Re-considering and ripping this canvas for a potential show piece.
Progress on the Two sided work from the previous post.
Testing the hanging process.
This is a new, large painting I worked on this weekend. It is reminiscent of sweeping clouds at the beach. The shimmer in the middle is a mix of arizona flowers, marble dust, and adhesive. Those object are my hope and pain from a treatment center in the Spring. There remains a hint of a path at the bottom, photographically it would be the horizon.
What is hidden: Possible works to display behind these paintings which will be mounted away from the wall:
Hiding on the backside of an older painting, I find, perhaps the back is freer and the viewer could see it first from the back:
While the back is viewable only by peeking behind the piece mounted a foot away from the wall:
The other side…..
I have entitled this painting “Leaving the beach” It is representing the pain I feel when separated from the ocean. It also represents the balance of many things in the presence and absence of paint and natural materials.
Excerpt from my writings:
No matter how cold, how windy, or how grey, the beach is my life force. Standing, walking, running: the closer to the waves the closer my soul feels to a higher power, to the truth, to the beauty that is within me. Calm peace dance. My life force is in the waves, Leaving the ocean is like leaving a part of my being behind…the farther it gets from me the more immersed in the mires of the world I become. My heart feels sad like saying goodbye to a loved one. Not goodbye but rather see you latter.
Remains 36X24 natural materials on canvas
Scattered 16X20 Acrylic and natural materials on canvas
chaos and calm 8 X 10
acrylic on wood
Self-portrait 11X14 acrylic on canvas
An excerpt from my most recent paper:
With my recent return to color after a two-year absence, I find myself pairing my colors and movements with people, places, events, and paths. Dark days glimpsed hope through yellow flowers that spotted the landscape. Yellow became my hope and an inspiration for painting. Similarities with painter Joan Mitchell’s emotion and process could involve a desire to create paths, roads, and map-like webs. In this similar territorial nature, the mountains and sea around me are mine, yet they have to be grounded in the safety of knowing the place and its location. Mitchell claimed that her identity lay in the ability to know where she was, to locate herself on a map (Albers, 326). In burdened and strained times, my intuition pulls me to the mountains and the sea for peace, and there turns my painting. The process of painting is emotional. A combination of the artist’s truth in the moment combined with aesthetic vision mixed with movement and unpredictability. Painting has the ability to access my core truth and emotion. Landscape prompts the urge to share memory and emotion through composition. I seldom work from memory, letting my imagination run with the brush. Mitchel forces me to ask, “What potential could be hiding there?”
I have been returning to the beach. I have to change my life. I have to get back to work. I need to paint. Here are a few of my pieces made in the confines of a treatment center. Here I used the things I found on the short walks between buildings. Most natural and some discarded trash. The fixatives were found in the art therapy room.
This one is slightly more minimalist. Crushed rocks and dries palo verde tree blossoms make up the colors and sheens.

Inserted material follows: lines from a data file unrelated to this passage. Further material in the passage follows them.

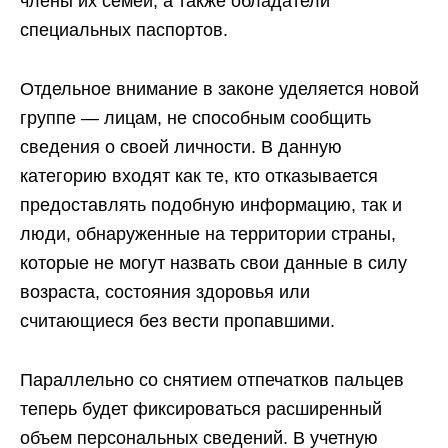
члены их семей, а также обладатели
специальных паспортов.
Отдельное внимание в законе уделяется новой
группе — лицам, не способным сообщить
сведения о своей личности. В данную
категорию входят как те, кто отказывается
предоставлять подобную информацию, так и
люди, обнаруженные на территории страны,
которые не могут назвать свои данные в силу
возраста, состояния здоровья или
считающиеся без вести пропавшими.
Параллельно со снятием отпечатков пальцев
теперь будет фиксироваться расширенный
объем персональных сведений. В учетную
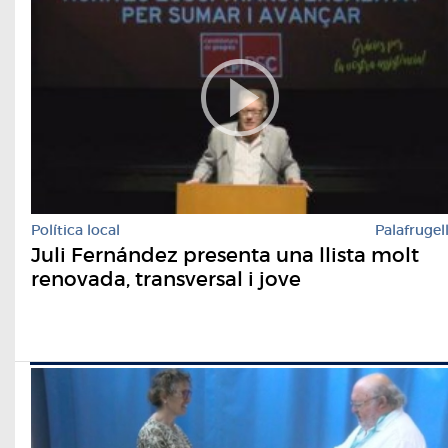
Política local
Palafrugel
Juli Fernández presenta una llista molt
renovada, transversal i jove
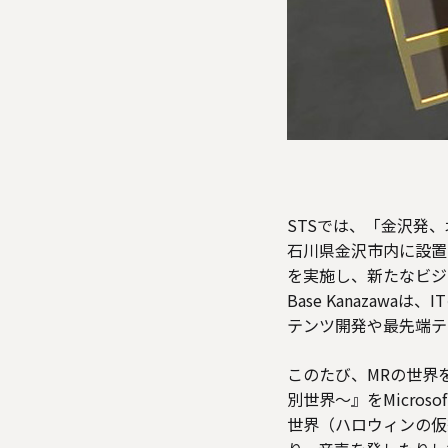
STSでは、「金沢発、北陸
石川県金沢市内に設置
を実施し、新たなビジネ
Base Kanaza
テンツ開発や最先端テ
このたび、MRの世界
別世界～』をMicrosof
世界（ハロウィンの仮想世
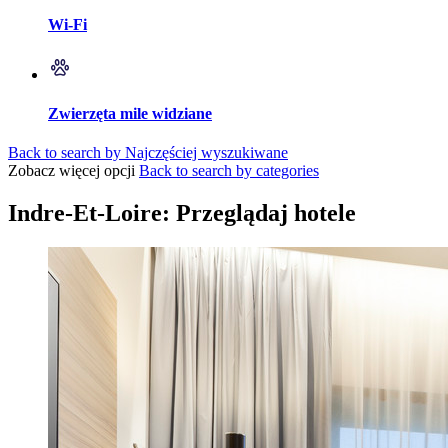
Wi-Fi
Zwierzęta mile widziane
Back to search by Najczęściej wyszukiwane
Zobacz więcej opcji
Back to search by categories
Indre-Et-Loire: Przeglądaj hotele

My inspirations lately have been photos and feelings. Reading about Joan Mitchell and her connection to memory is spurring me to paint more with my memory and connection to a place and less with an image. This is a turning point for me.
When I am here I feel the waves as they crash or whisp upon the shore. I absorb every step and every breath. When I close my eyes and stand still I can feel it all wash over me.
How do I translate this to a visual?
I am exploring the following:
Space as it relates to a small area vs. large global areas. All the work below is made from material found on the small grounds of the treatment center I have been at for the last 30 days. I am continuing my investigations of matter art by using found objects. I have been fixated on the beauty of these yellow flowers and sparkling rocks (I crush and crumble these elements to create my paintings.
How the smallest things can be beautiful and create a vision of hope. The ocean and mountains call me too them but when I can not go it is the little things that pull me in with their beauty.
My body in relation to the land. I am no longer free to run or climb. My interactions are gentle, slow, and thoughtful. I am learning to sit and be still yet still connect in a meaningful way.
This is the most minimal material painting I have done. It is made with the natural elements I find in the block I am confined to.
The above painting is showing the sidewalks covered in yellow hope. I don’t know where they lead.
This is my largest unfinished.
I have two more that I did not get the opportunity to photograph. I will follow up.